Maybe they’ll get there eventually, considering this is their method of choice for installing 3rd party apps on SteamOS 3.0.

hangonasecond, in Reddit API blew up and now I run Linux?

Reddit death > installing mint on my second PC > realising I can run most of the games I play and installing mint on my main PC > start learning Rust as a first foray into programming in a long time > realise I want to go back to uni and study info tech to get out of my shitty marketing job > get a shitty second hand laptop off my parents that struggles to run windows and install endeavourOS to try something different.

It really is a slippery slope. When does it end???

Blaster_M, (edited )

It never ends

The next step, you’re handwriting a fixit code because said ancient one off laptop won’t compile linux from scratch properly and some stupid piece of essential hardware is blocking your efforts to get to the shell first time.

linearchaos,
@linearchaos@lemmy.world avatar

You still have yet to get through some pis, then a couple of OSX boxes, a Windows VM on proxmox or when you find something in particular you want that’s easier in that direction. Then move into kubernetes.

You’ll end up with a couple of everything living their best life.

driving_crooner,
@driving_crooner@lemmy.eco.br avatar

Do it. Go back to school.

KarnaSubarna,
@KarnaSubarna@lemmy.ml avatar

Watch out Boy! It’s a dangerous drug; it’s called Curiosity 🙂

TheGrandNagus,

It really is a slippery slope. When does it end???

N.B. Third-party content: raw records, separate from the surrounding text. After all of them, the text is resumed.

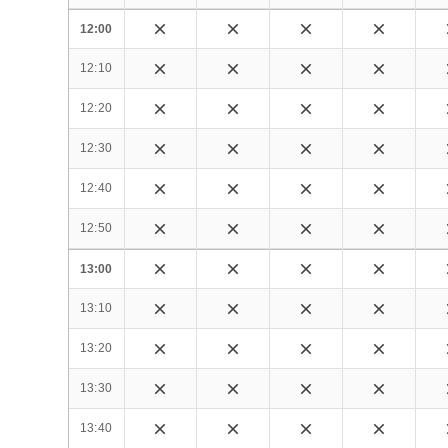
12:00
12:10
12:20
12:30
12:40
12:50
13:00
13:10
13:20
13:30
13:40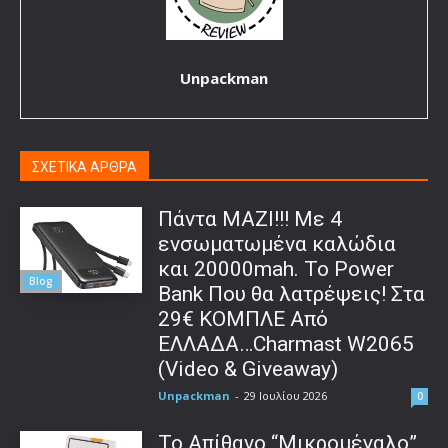
Unpackman
ΣΧΕΤΙΚΑ ΑΡΘΡΑ
Πάντα ΜΑΖΙ!!! Με 4
ενσωματωμένα καλώδια
και 20000mah. Το Power
Blog
Bank Που θα λατρέψεις! Στα
29€ ΚΟΜΠΛΕ Από
ΕΛΛΑΔΑ…Charmast W2065
(Video & Giveaway)
Unpackman
-
29 Ιουλίου 2026
0
Το Απίθανο “Μικρομέγαλο”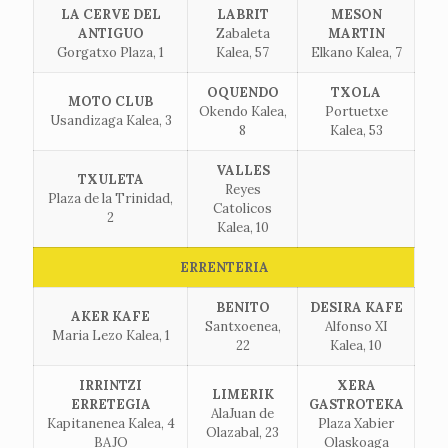
LA CERVE DEL
LABRIT
MESON
ANTIGUO
Zabaleta
MARTIN
Gorgatxo Plaza, 1
Kalea, 57
Elkano Kalea, 7
OQUENDO
TXOLA
MOTO CLUB
Okendo Kalea,
Portuetxe
Usandizaga Kalea, 3
8
Kalea, 53
VALLES
TXULETA
Reyes
Plaza de la Trinidad,
Catolicos
2
Kalea, 10
ERRENTERIA
BENITO
DESIRA KAFE
AKER KAFE
Santxoenea,
Alfonso XI
Maria Lezo Kalea, 1
22
Kalea, 10
IRRINTZI
XERA
LIMERIK
ERRETEGIA
GASTROTEKA
AlaJuan de
Kapitanenea Kalea, 4
Plaza Xabier
Olazabal, 23
BAJO
Olaskoaga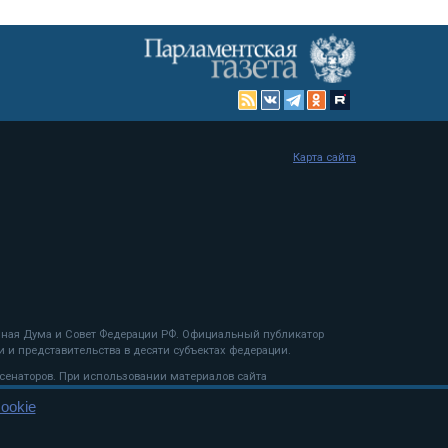
Карта сайта
енная Дума и Совет Федерации РФ. Официальный публикатор
 и представительства в десяти субъектах федерации.
 сенаторов. При использовании материалов сайта
ookie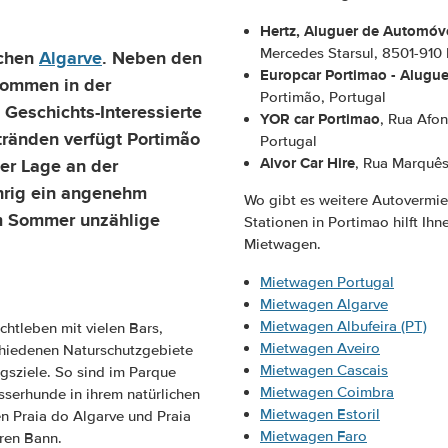
Hertz, Aluguer de Automóv
Mercedes Starsul, 8501-910 
schen
Algarve
. Neben den
Europcar Portimao - Alugue
kommen in der
Portimão, Portugal
 Geschichts-Interessierte
YOR car Portimao
, Rua Afo
tränden verfügt Portimão
Portugal
Alvor Car Hire
er Lage an der
, Rua Marquês
hrig ein angenehm
Wo gibt es weitere Autovermie
im Sommer unzählige
Stationen in Portimao hilft Ihn
Mietwagen.
Mietwagen Portugal
Mietwagen Algarve
Mietwagen Albufeira (PT)
htleben mit vielen Bars,
Mietwagen Aveiro
chiedenen Naturschutzgebiete
Mietwagen Cascais
gsziele. So sind im Parque
Mietwagen Coimbra
serhunde in ihrem natürlichen
Mietwagen Estoril
n Praia do Algarve und Praia
Mietwagen Faro
hren Bann.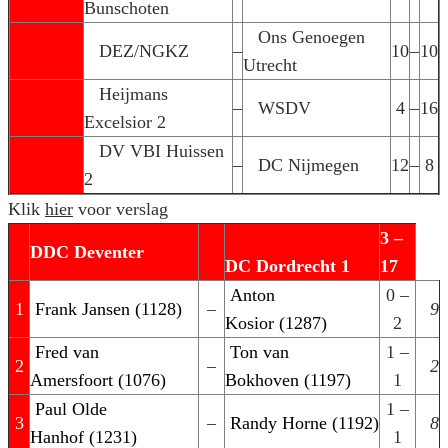
Bunschoten
Ons Genoegen
DEZ/NGKZ
–
10
–
10
Utrecht
Heijmans
–
WSDV
4
–
16
Excelsior 2
DV VBI Huissen
–
DC Nijmegen
12
–
8
2
Klik
hier
voor verslag
3 –
DDC Deventer
DC Dordrecht 1
17
Anton
0 –
1
Frank Jansen (1128)
–
9
Kosior (1287)
2
Fred van
Ton van
1 –
2
–
2
Amersfoort (1076)
Bokhoven (1197)
1
Paul Olde
1 –
3
–
Randy Horne (1192)
8
Hanhof (1231)
1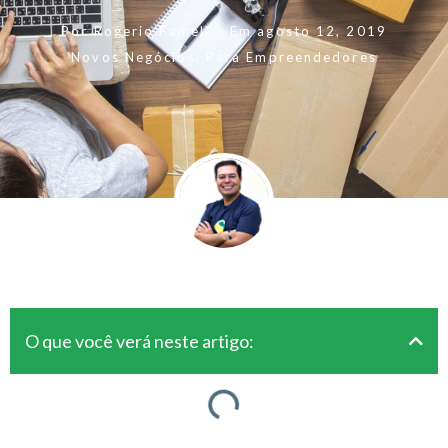
Por
Rogerio Fameli
Em
agosto 12, 2019
Novos Negócios
,
Para Empreendedores
O que você verá neste artigo: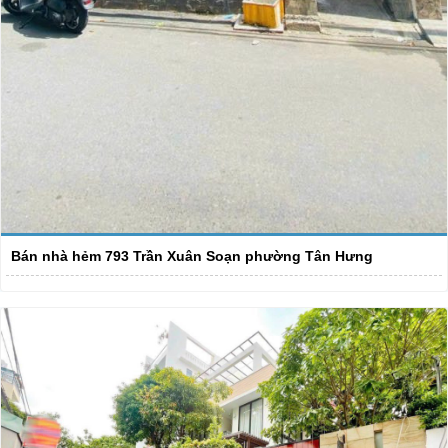
Bán nhà hẻm 793 Trần Xuân Soạn phường Tân Hưng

It ends when you open vim. There’s no escape.

rtxn,

Having no escape is a very big problem if you want to use Vim…

al177,

Real heads ctrl-[

MaliciousKebab,

Next you want to rewrite everything in Rust.

Trainguyrom,

realise I want to go back to uni and study info tech

I highly recommend it! College as an adult who’s been in the workforce is way better than college as a kid fresh out of highschool. Great opportunity to make some more friends, do some cool college activities, plus there’s lots of good opportunities for student pricing on stuff if you have a .edu email and its a brilliant change of pace.

cygnus, (edited )
@cygnus@lemmy.ca avatar

It really is a slippery slope. When does it end???

Given that you’re learning Rust, probably getting programming socks and a Blahaj, and then…

theneverfox,
@theneverfox@pawb.social avatar

It ends when you write an AI better at configuring Linux than you are, but is also very good at soothing your pride… The latter is the infamous “alignment problem”

What else would we be making it for?

xlash123,
@xlash123@sh.itjust.works avatar

My slippery slope started with buying an old laptop off my company and deciding to install Ubuntu on it. Now all of my devices run Linux, I switched to Android with a FOSS ROM, degoogled myself in almost every way, and I run Nextcloud on an old laptop. Feels great to really own my devices and data.